Recorded data:
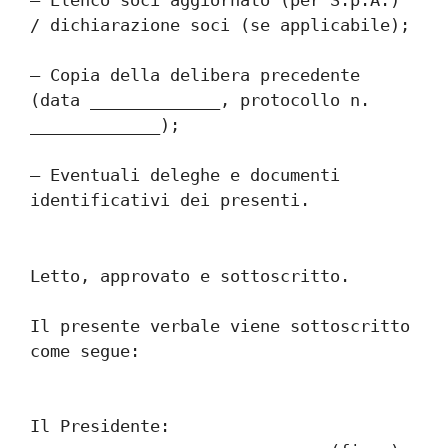
– Elenco soci aggiornato (per S.p.A.) 
/ dichiarazione soci (se applicabile);
– Copia della delibera precedente 
(data _____________, protocollo n. 
_____________);
– Eventuali deleghe e documenti 
identificativi dei presenti.
Letto, approvato e sottoscritto.
Il presente verbale viene sottoscritto 
come segue:
Il Presidente: 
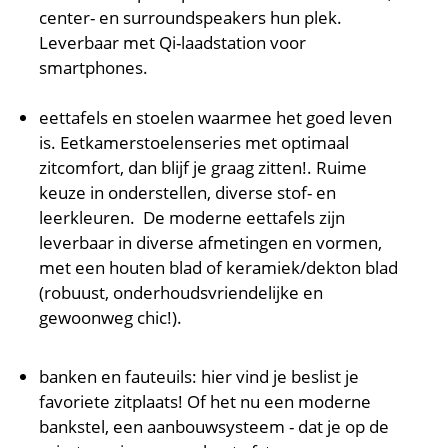
center- en surroundspeakers hun plek.
Leverbaar met Qi-laadstation voor
smartphones.
eettafels en stoelen waarmee het goed leven
is. Eetkamerstoelenseries met optimaal
zitcomfort, dan blijf je graag zitten!. Ruime
keuze in onderstellen, diverse stof- en
leerkleuren. De moderne eettafels zijn
leverbaar in diverse afmetingen en vormen,
met een houten blad of keramiek/dekton blad
(robuust, onderhoudsvriendelijke en
gewoonweg chic!).
banken en fauteuils: hier vind je beslist je
favoriete zitplaats! Of het nu een moderne
bankstel, een aanbouwsysteem - dat je op de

- [What is required]:
Keeping the pictures out, output the records from above exactly and completely.

- [Expected answer]:
– Elenco soci aggiornato (per S.p.A.) 
/ dichiarazione soci (se applicabile);
– Copia della delibera precedente 
(data _____________, protocollo n. 
_____________);
– Eventuali deleghe e documenti 
identificativi dei presenti.
Letto, approvato e sottoscritto.
Il presente verbale viene sottoscritto 
come segue:
Il Presidente: 
center- en surroundspeakers hun plek.
Leverbaar met Qi-laadstation voor
smartphones.
eettafels en stoelen waarmee het goed leven
is. Eetkamerstoelenseries met optimaal
zitcomfort, dan blijf je graag zitten!. Ruime
keuze in onderstellen, diverse stof- en
leerkleuren. De moderne eettafels zijn
leverbaar in diverse afmetingen en vormen,
met een houten blad of keramiek/dekton blad
(robuust, onderhoudsvriendelijke en
gewoonweg chic!).
banken en fauteuils: hier vind je beslist je
favoriete zitplaats! Of het nu een moderne
bankstel, een aanbouwsysteem - dat je op de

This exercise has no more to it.